“But I see them! They are down there by that car, now. Do you see? O, I’m watching them! They’ll be sharp if they take me alive!”
The terminus of the Market Street and West Philadelphia horse railway is at the building then used as a hospital, and a car arrived and departed every forty minutes till eleven o’clock. At this time, there was one standing some fifty yards from the building, awaiting its time to depart for the depot in West Philadelphia.
“Yes, I do see them now,” I said, thinking it better to humor him; “but it is very plain they have concluded you are not here, for they are getting on that car to leave.”
“O, I know their tricks!” he replied, quickly. “They only want to make me think they are gone, so that I will go to sleep, and they can come and take me easily. But they don’t catch me that way! I should think not! Ha! Ha! Ha!”

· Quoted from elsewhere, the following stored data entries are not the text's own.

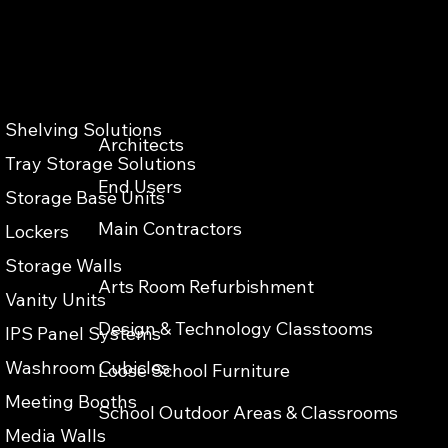
Shelving Solutions
Architects
Privacy & Cokies Policy
Web Terms of Use
Accessibility
Tray Storage Solutions
End Users
Storage Base Units
Main Contractors
Lockers
Storage Walls
Arts Room Refurbishment
Vanity Units
Design & Technology Classtooms
IPS Panel Systems
Washroom Cubicles
Loose School Furniture
Meeting Booths
School Outdoor Areas & Classrooms
Media Walls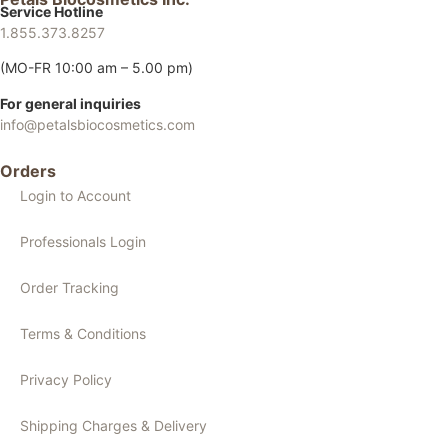
Service Hotline
1.855.373.8257
(MO-FR 10:00 am – 5.00 pm)
For general inquiries
info@petalsbiocosmetics.com
Orders
Login to Account
Professionals Login
Order Tracking
Terms & Conditions
Privacy Policy
Shipping Charges & Delivery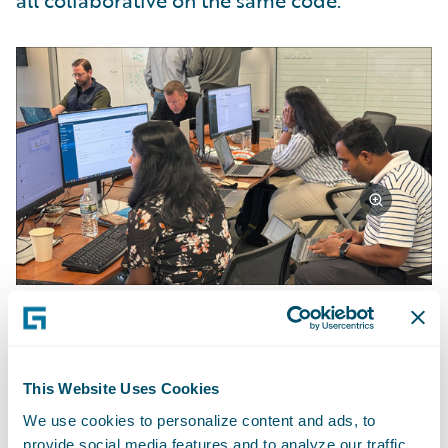
all collaborative on the same code.”
Achievements and Outcomes
This Website Uses Cookies
The team achieved approximately 70% of
We use cookies to personalize content and ads, to
their objectives. "We didn't finish
provide social media features and to analyze our traffic.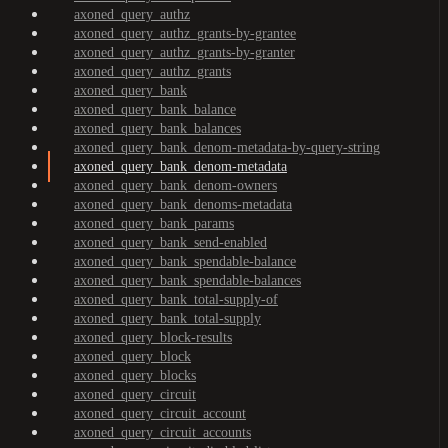
axoned_query_authz
axoned_query_authz_grants-by-grantee
axoned_query_authz_grants-by-granter
axoned_query_authz_grants
axoned_query_bank
axoned_query_bank_balance
axoned_query_bank_balances
axoned_query_bank_denom-metadata-by-query-string
axoned_query_bank_denom-metadata
axoned_query_bank_denom-owners
axoned_query_bank_denoms-metadata
axoned_query_bank_params
axoned_query_bank_send-enabled
axoned_query_bank_spendable-balance
axoned_query_bank_spendable-balances
axoned_query_bank_total-supply-of
axoned_query_bank_total-supply
axoned_query_block-results
axoned_query_block
axoned_query_blocks
axoned_query_circuit
axoned_query_circuit_account
axoned_query_circuit_accounts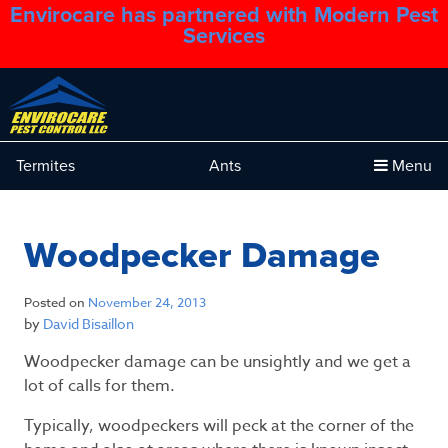
Envirocare has partnered with Modern Pest
1.888.879.6481
Services
Termites
Ants
Menu
Woodpecker Damage
Posted on
November 24, 2013
by
David Bisaillon
Woodpecker damage can be unsightly and we get a
lot of calls for them.
Typically, woodpeckers will peck at the corner of the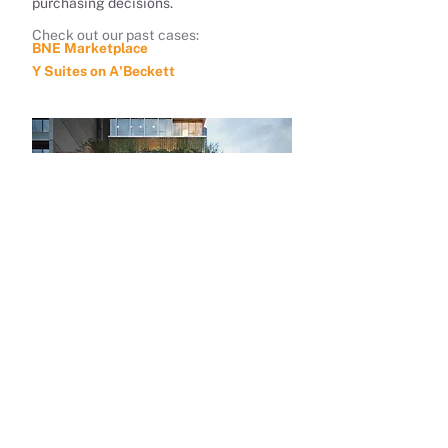
purchasing decisions.
Check out our past cases:
BNE Marketplace
Y Suites on A'Beckett
R&F Property Australia
MediaMo has many authorised
Digital Advertising
advertising channels that can
effectively help your brand get in front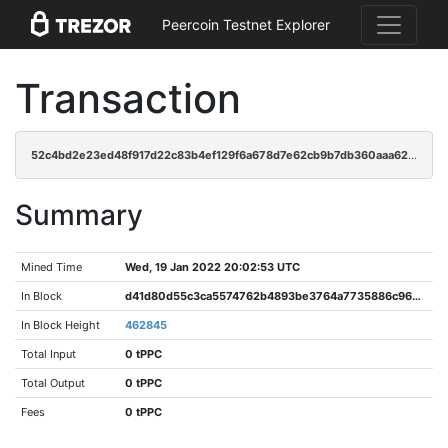
Peercoin Testnet Explorer
Transaction
52c4bd2e23ed48f917d22c83b4ef129f6a678d7e62cb9b7db360aaa620131fa5
Summary
Mined Time
Wed, 19 Jan 2022 20:02:53 UTC
In Block
d41d80d55c3ca5574762b4893be3764a7735886c9632304de5c518ec7ada0336
In Block Height
462845
Total Input
0 tPPC
Total Output
0 tPPC
Fees
0 tPPC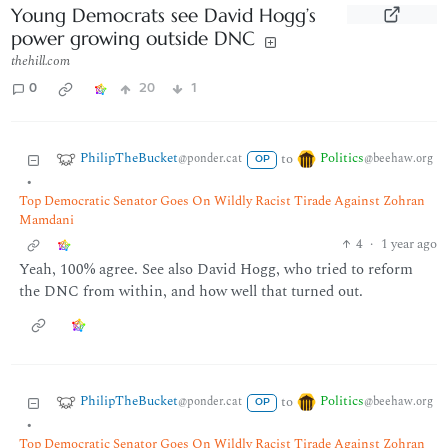
Young Democrats see David Hogg’s
power growing outside DNC
thehill.com
0
20
1
PhilipTheBucket
Politics
to
@ponder.cat
@beehaw.org
OP
•
Top Democratic Senator Goes On Wildly Racist Tirade Against Zohran
Mamdani
4
·
1 year ago
Yeah, 100% agree. See also David Hogg, who tried to reform
the DNC from within, and how well that turned out.
PhilipTheBucket
Politics
to
@ponder.cat
@beehaw.org
OP
•
Top Democratic Senator Goes On Wildly Racist Tirade Against Zohran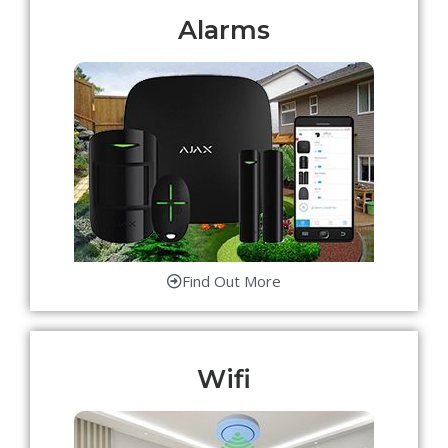
Alarms
Find Out More
Wifi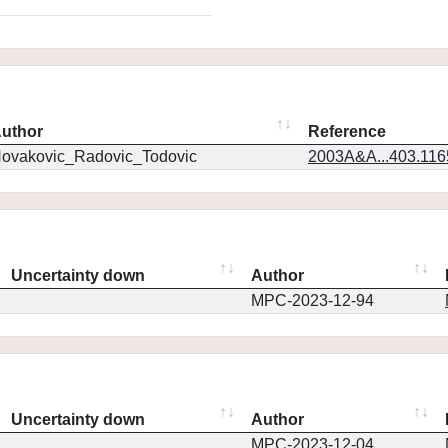
uthor
Reference
ovakovic_Radovic_Todovic
2003A&A...403.11
Uncertainty down
Author
MPC-2023-12-94
Uncertainty down
Author
MPC-2023-12-04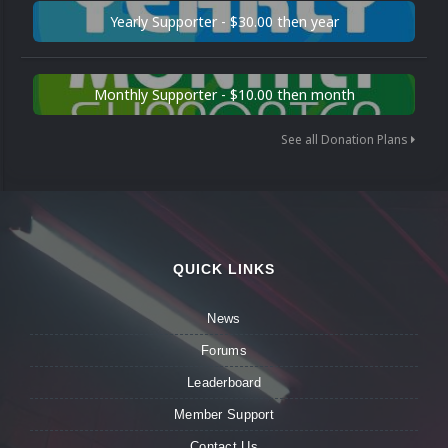
Yearly Supporter - $30.00 then year
Monthly Supporter - $10.00 then month
See all Donation Plans
QUICK LINKS
News
Forums
Leaderboard
Member Support
Contact Us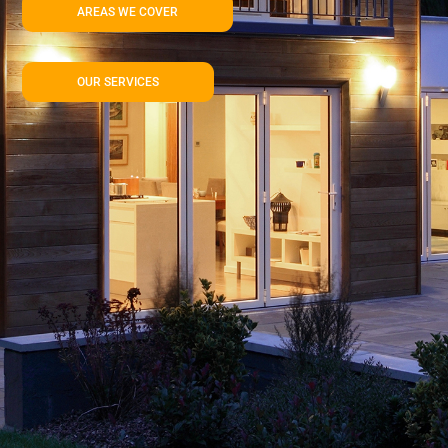
AREAS WE COVER
OUR SERVICES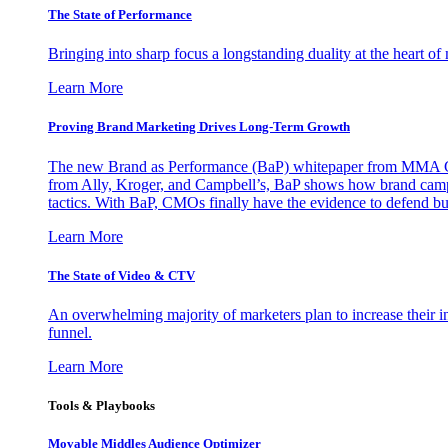
The State of Performance
Bringing into sharp focus a longstanding duality at the heart 
Learn More
Proving Brand Marketing Drives Long-Term Growth
The new Brand as Performance (BaP) whitepaper from MMA Glo
from Ally, Kroger, and Campbell’s, BaP shows how brand campai
tactics. With BaP, CMOs finally have the evidence to defend bud
Learn More
The State of Video & CTV
An overwhelming majority of marketers plan to increase their inv
funnel.
Learn More
Tools & Playbooks
Movable Middles Audience Optimizer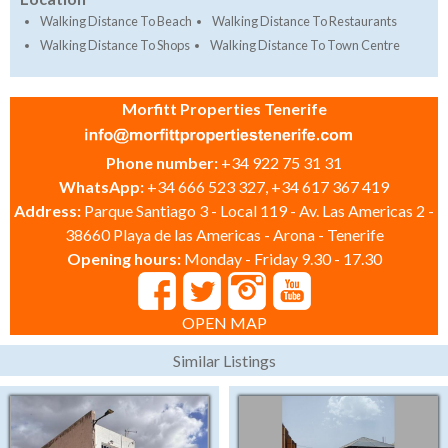
Walking Distance To Beach
Walking Distance To Restaurants
Walking Distance To Shops
Walking Distance To Town Centre
Morfitt Properties Tenerife
Phone number:
+34 922 75 31 31
WhatsApp:
+34 666 523 327, +34 617 367 419
Address:
Parque Santiago 3 - Local 119 - Av. Las Americas 2 -
38660 Playa de las Americas - Arona - Tenerife
Opening hours:
Monday - Friday 9.30 - 17.30
OPEN MAP
Similar Listings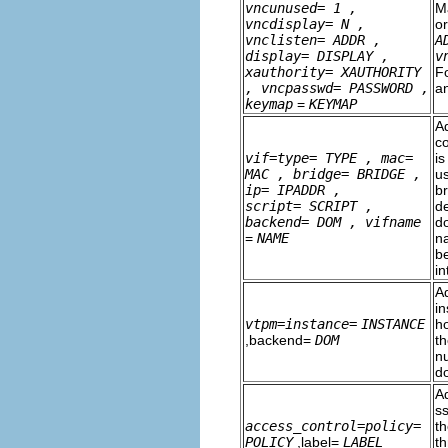
vncunused=
1
,
M
vncdisplay=
N
,
o
vnclisten=
ADDR
,
A
display=
DISPLAY
,
v
xauthority=
XAUTHORITY
F
, vncpasswd=
PASSWORD
,
a
keymap
=
KEYMAP
Ad
co
vif=type=
TYPE
, mac=
is
MAC
, bridge=
BRIDGE
,
us
ip=
IPADDR
,
br
script=
SCRIPT
,
de
backend=
DOM
, vifname
do
=
NAME
na
be
i
A
i
vtpm=instance=
INSTANCE
ho
,backend=
DOM
t
n
d
Ad
ss
access_control=policy=
th
POLICY
,label=
LABEL
th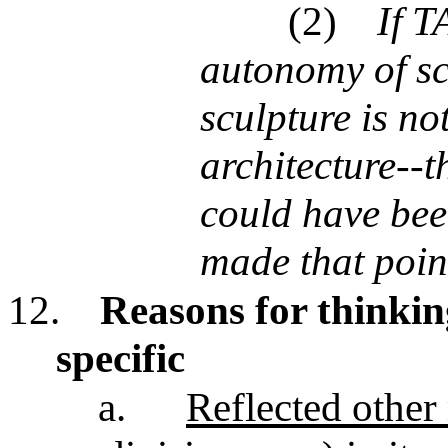
(2)
If T
autonomy of sc
sculpture is no
architecture--th
could have bee
made that poin
12.
Reasons for thinki
specific
a.
Reflected other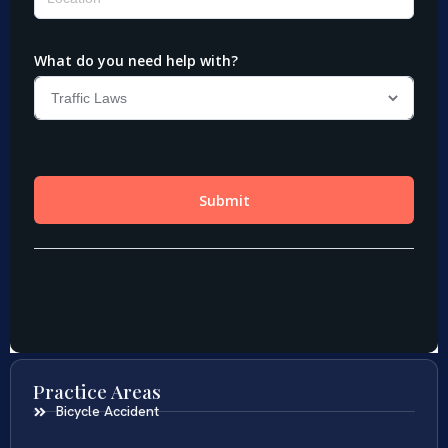
Practice Areas
Bicycle Accident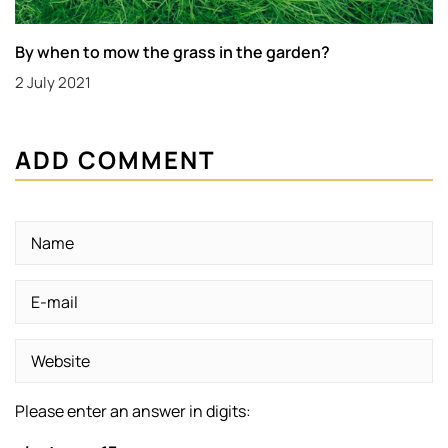
By when to mow the grass in the garden?
2 July 2021
ADD COMMENT
Please enter an answer in digits: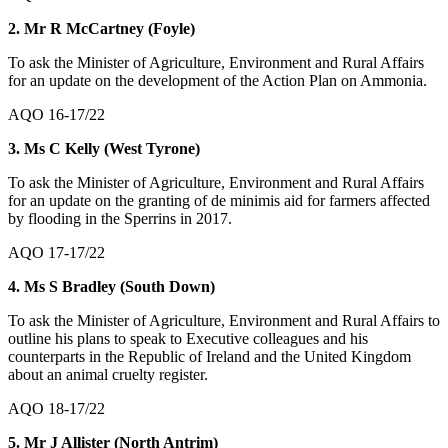
2. Mr R McCartney (Foyle)
To ask the Minister of Agriculture, Environment and Rural Affairs
for an update on the development of the Action Plan on Ammonia.
AQO 16-17/22
3. Ms C Kelly (West Tyrone)
To ask the Minister of Agriculture, Environment and Rural Affairs
for an update on the granting of de minimis aid for farmers affected
by flooding in the Sperrins in 2017.
AQO 17-17/22
4. Ms S Bradley (South Down)
To ask the Minister of Agriculture, Environment and Rural Affairs to
outline his plans to speak to Executive colleagues and his
counterparts in the Republic of Ireland and the United Kingdom
about an animal cruelty register.
AQO 18-17/22
5. Mr J Allister (North Antrim)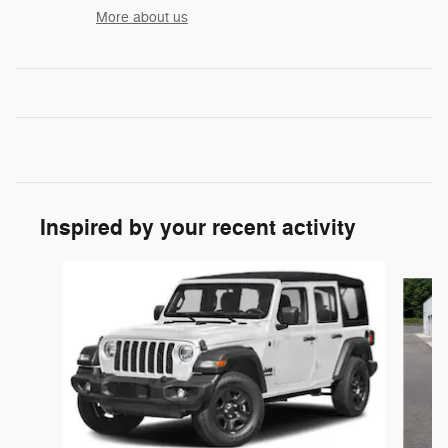
More about us
Inspired by your recent activity
Slide 1 of 6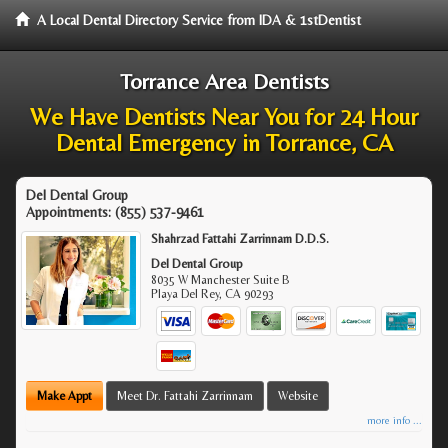
A Local Dental Directory Service from IDA & 1stDentist
Torrance Area Dentists
We Have Dentists Near You for 24 Hour
Dental Emergency in Torrance, CA
Del Dental Group
Appointments:
(855) 537-9461
Shahrzad Fattahi Zarrinnam D.D.S.
Del Dental Group
8035 W Manchester Suite B
Playa Del Rey
,
CA
90293
Make Appt
Meet Dr. Fattahi Zarrinnam
Website
more info ...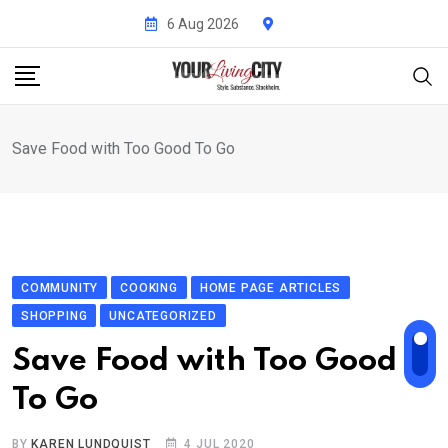
Skip
6 Aug 2026
to
content
Save Food with Too Good To Go
COMMUNITY
COOKING
HOME PAGE ARTICLES
SHOPPING
UNCATEGORIZED
Save Food with Too Good
To Go
BY
KAREN LUNDQUIST
4 JUL 2020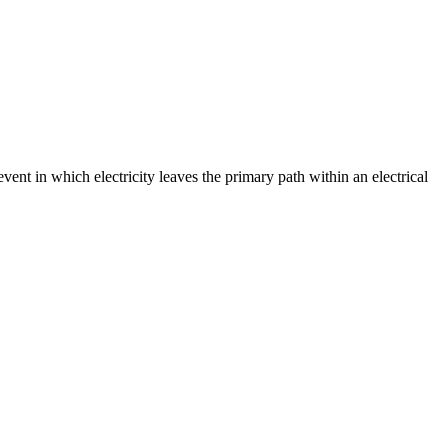
event in which electricity leaves the primary path within an electrical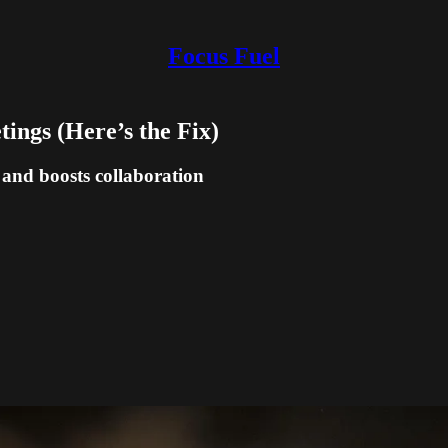
Focus Fuel
ings (Here’s the Fix)
 and boosts collaboration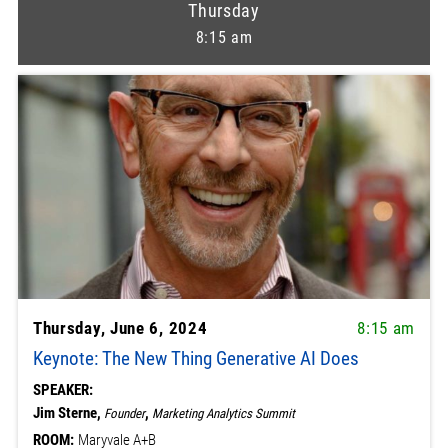
Thursday
8:15 am
Thursday, June 6, 2024
8:15 am
Keynote: The New Thing Generative AI Does
SPEAKER:
Jim Sterne,
,
Founder
Marketing Analytics Summit
ROOM:
Maryvale A+B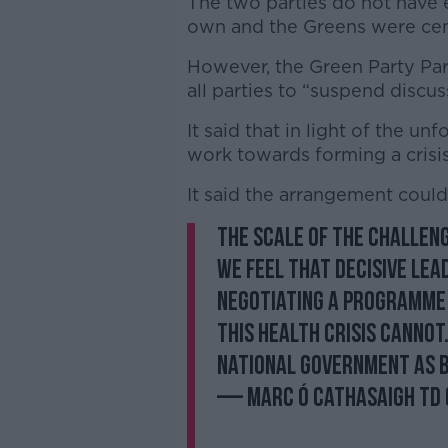
The two parties do not have 
own and the Greens were centr
However, the Green Party Parl
all parties to “suspend discu
It said that in light of the un
work towards forming a crisi
It said the arrangement coul
The scale of the challen
we feel that decisive lea
Negotiating a programme 
this health crisis cannot
National Government as 
— Marc Ó Cathasaigh T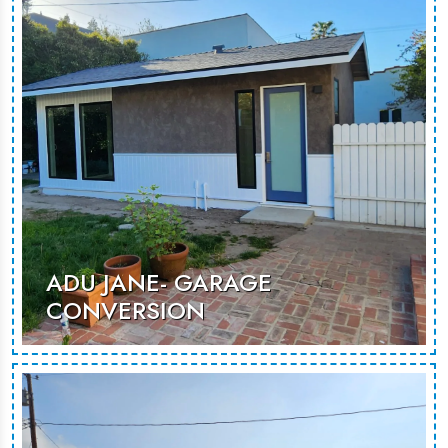
stays or rental opportunities.
MORE PHOTOS
ADU JANE- GARAGE
CONVERSION
An unused garage renovated to
becoma as additional room that can
be used for guest stays or rental
opportunities.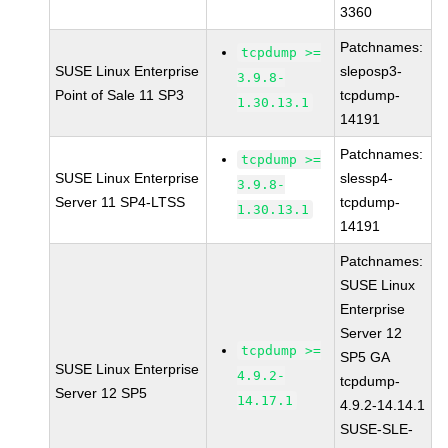
3360
Patchnames:
tcpdump >=
SUSE Linux Enterprise
sleposp3-
3.9.8-
Point of Sale 11 SP3
tcpdump-
1.30.13.1
14191
Patchnames:
tcpdump >=
SUSE Linux Enterprise
slessp4-
3.9.8-
Server 11 SP4-LTSS
tcpdump-
1.30.13.1
14191
Patchnames:
SUSE Linux
Enterprise
Server 12
tcpdump >=
SP5 GA
SUSE Linux Enterprise
4.9.2-
tcpdump-
Server 12 SP5
14.17.1
4.9.2-14.14.1
SUSE-SLE-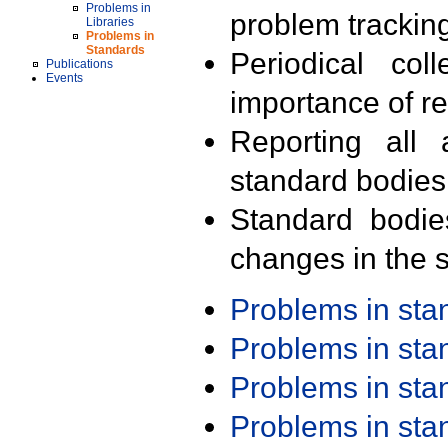
Problems in
problem trackin
Libraries
Problems in
Standards
Periodical col
Publications
Events
importance of r
Reporting all 
standard bodies
Standard bodie
changes in the s
Problems in st
Problems in st
Problems in st
Problems in st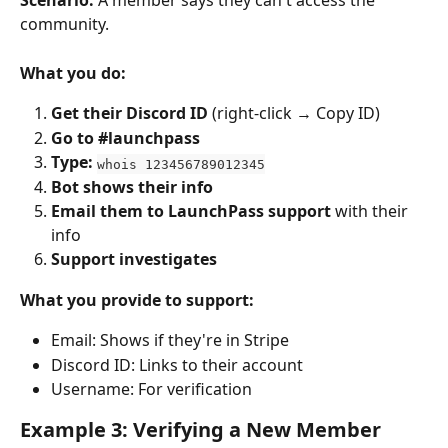
Scenario:
 A member says they can't access the 
community.
What you do:
Get their Discord ID
 (right-click → Copy ID)
Go to #launchpass
Type:
whois 123456789012345
Bot shows their info
Email them to LaunchPass support
 with their 
info
Support investigates
What you provide to support:
Email: Shows if they're in Stripe
Discord ID: Links to their account
Username: For verification
Example 3: Verifying a New Member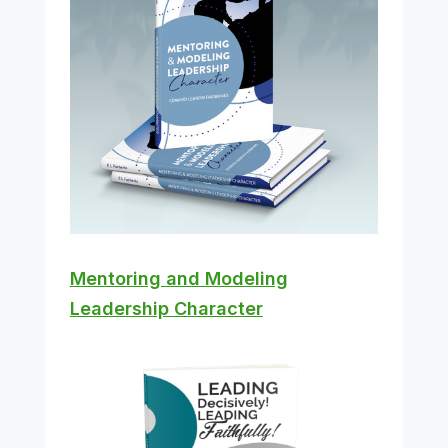
Mentoring and Modeling
Leadership Character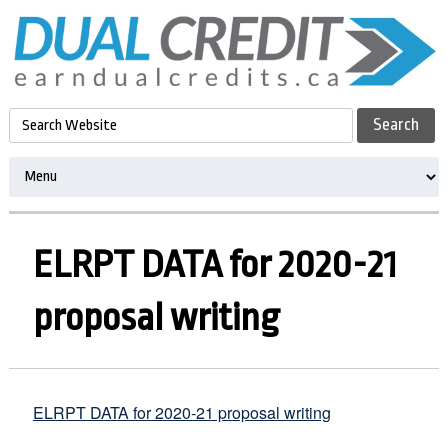
ELRPT DATA for 2020-21
proposal writing
ELRPT DATA for 2020-21 proposal writing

“Really, Thomas,” said I, persuasively, “I believe they intend to go. Go to bed, and I will watch for you. If they do not leave on that car when it goes, and offer to come this way, I will wake you and tell you. Depend on me.”
“Will you?”
“Yes, indeed I will. Lie down.”
“I will, then; but, mind, don’t let ’em get near. They’re sly as foxes. Watch ’em.”
“Don’t fear,” I replied. “Go to bed, and I will wake you in good time if I see them coming.”
Thereupon Thomas, who was a large strong man of thirty years, returned somewhat reluctantly to his bed, while some of the other boys of the “ward” began to wake up, and swear moderately because their slumbers had been disturbed. The murmur soon subsided, however, Thomas seemed to sleep, all grew quiet, and I lay down again.